What are your plans for this new venue?

It's an event space and it's probably the only event space of its type in the city; the closest to it might be Fort Mason. It's a 40,000-square-foot space with an 80-foot dome, and we expect to do a lot of fabulous events there: concerts, dances, corporate parties, whatever. It's one of those blank palettes that event planners can just get creative with.

Another view of Drill Court
Another view of Drill Court (Courtesy:

What kind of events do you have in the works?

This is off the top of my head, but we have a booked a lot of corporate Christmas parties and a beer festival in November. We are also going to set up a haunted house that will be running for half of October, Oct. 14 through Halloween, and we are going to have two Halloween parties. And we are also in talks with Goldenvoice and Live Nation about doing some gigs.

You're a veteran with decades of experience in promoting clubs. How do you feel about booking a venue this large?

I owned Club Townsend, a 20,000-square-foot venue on Townsend Street, for a decade. It was the Studio 54 of the west coast and we used to bring 3,000 people through the door on any given night. I also produced main stage at San Francisco Pride and the dance stage for Folsom Street Fair for a long time. I helped build the Mezzanine, which is still in existence today. Let's put it this way: cocktail parties for ten people I'm not so good at. Give me 100,000 people and I'm great. I'm a size queen; I can do big much better than I can do little.

You used to work with Sylvester, AKA The Queen of Disco. How did you come into that job?

He's the reason I'm here. I lived in New York and I was in a bad fire; I almost died. So I took a year off work and began traveling all over the country to see all of my friends. When I got here [to San Francisco], Patrick Cowley, Sylvester's songwriter and producer, had passed away three days after I arrived; he was an early AIDS victim. After we buried him, I said, "Okay, I'm leaving!" And Sylvester said, "Where do you think you're going? You're not going anywhere; we have to put out Patrick's music." So I stayed for one song, "Do Ya Wanna Funk," but then we went on to put out records like "Don't Stop" and "All I Need." Two years later I was like, "I guess I should find a place to live and find a bed." It's hard not to fall in love with this city, that's for sure.

Joseph being sworn in once again to the San Francisco Entertainment Commission in 2015
Joseph being sworn in once again to the San Francisco Entertainment Commission in 2015 (Courtesy: Audrey Joseph)

Being on the SF Entertainment Commission, how do you see the local club scene?

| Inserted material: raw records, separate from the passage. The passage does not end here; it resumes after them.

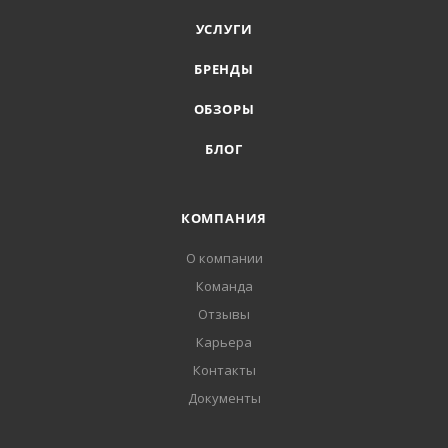
УСЛУГИ
БРЕНДЫ
ОБЗОРЫ
БЛОГ
КОМПАНИЯ
О компании
Команда
Отзывы
Карьера
Контакты
Документы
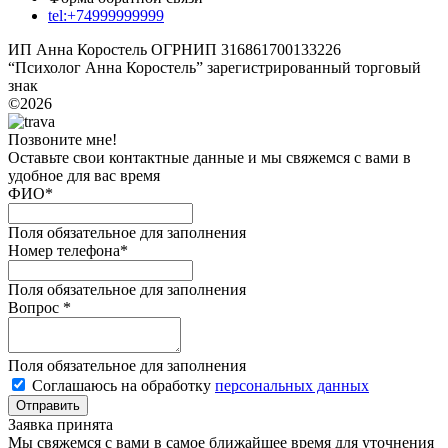
tel:+74999999999
ИП Анна Коростель ОГРНИП 316861700133226
“Психолог Анна Коростель” зарегистрированный торговый
знак
©2026
Позвоните мне!
Оставьте свои контактные данные и мы свяжемся с вами в
удобное для вас время
ФИО
*
Поля обязательное для заполнения
Номер телефона
*
Поля обязательное для заполнения
Вопрос
*
Поля обязательное для заполнения
Соглашаюсь на обработку
персональных данных
Отправить
Заявка принята
Мы свяжемся с вами в самое ближайшее время для уточнения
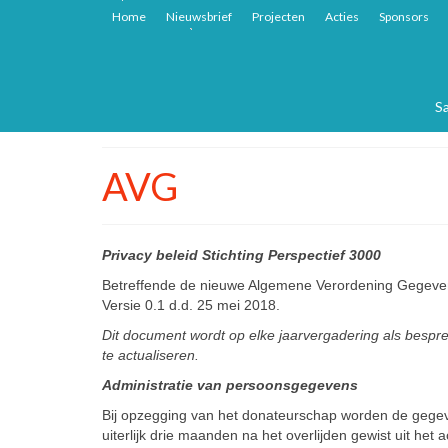
Home
Nieuwsbrief
Projecten
Acties
Sponsors
Sa
AVG
Privacy beleid Stichting Perspectief 3000
Betreffende de nieuwe Algemene Verordening Gegev
Versie 0.1 d.d. 25 mei 2018.
Dit document wordt op elke jaarvergadering als besp
te actualiseren.
Administratie van persoonsgegevens
Bij opzegging van het donateurschap worden de gegev
uiterlijk drie maanden na het overlijden gewist uit het 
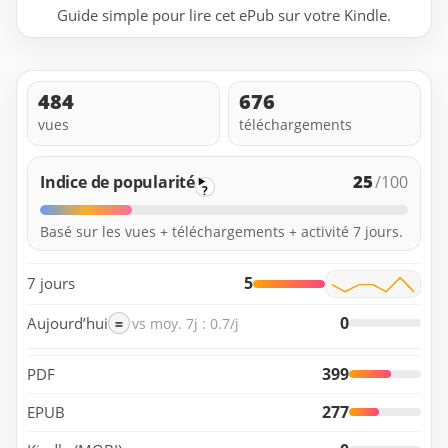
Guide simple pour lire cet ePub sur votre Kindle.
484
676
vues
téléchargements
25
Indice de popularité
/100
?
Basé sur les vues + téléchargements + activité 7 jours.
5
7 jours
0
Aujourd’hui
=
vs moy. 7j : 0.7/j
399
PDF
277
EPUB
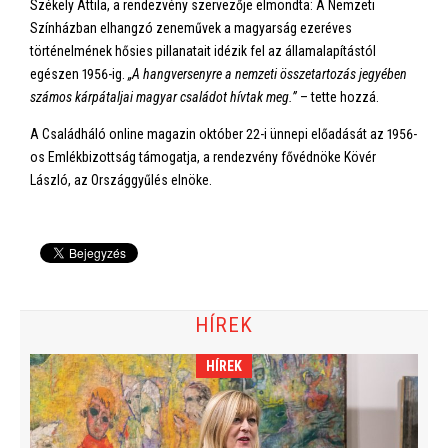
Székely Attila, a rendezvény szervezője elmondta: A Nemzeti
Színházban elhangzó zeneművek a magyarság ezeréves
történelmének hősies pillanatait idézik fel az államalapítástól
egészen 1956-ig.
„A hangversenyre a nemzeti összetartozás jegyében
számos kárpátaljai magyar családot hívtak meg.”
– tette hozzá.
A Családháló online magazin október 22-i ünnepi előadását az 1956-
os Emlékbizottság támogatja, a rendezvény fővédnöke Kövér
László, az Országgyűlés elnöke.
HÍREK
HÍREK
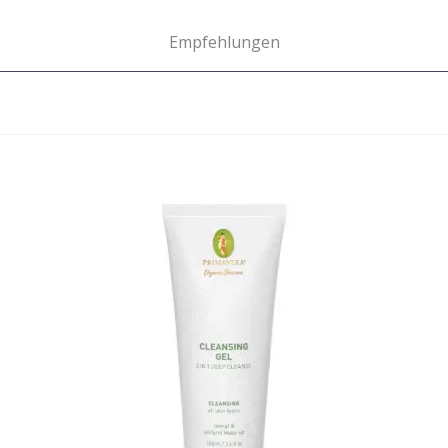
Empfehlungen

I think the city has come a long way. A dozen years ago, police and city officials would call entertainment an attractive nuisance and they would blame it for anything that went wrong. Today, we did an economic impact study that showed that $4.2 billion is brought into the city between the hours of 9pm and 5am -- the other 9 to 5. It also showed that there were 48,000 jobs in the entertainment industry and it paid about $55 million in payroll taxes. Also, we recently did a study on daytime events and found they brought $1.5 billion to the city. So, entertainment is an economic driver in a city whose number 1 industry is tourism.

In addition, over the last few years, there's been about 200 and change tech companies that have come into the city whose employees are the millennials. If you want to service your population, then you have to give them what they need, and I'm not necessarily talking about Whole Foods. You've got to give them entertainment because that's what these young people do until they stopped being young.


I think the city recognized that entertainment is a thriving and important aspect of the general economy. Since that time, the city has instituted lots of policies that protect nightlife, such as legacy clubs. Also, Supervisor London Breed's legislation passed that states that encroaching housing developments cannot negatively impact local entertainment. Entertainment in the city is valued and is even doing studies on nighttime public transportation to not only service those going out, but the people who work in these venues. The city is now in real support of entertainment.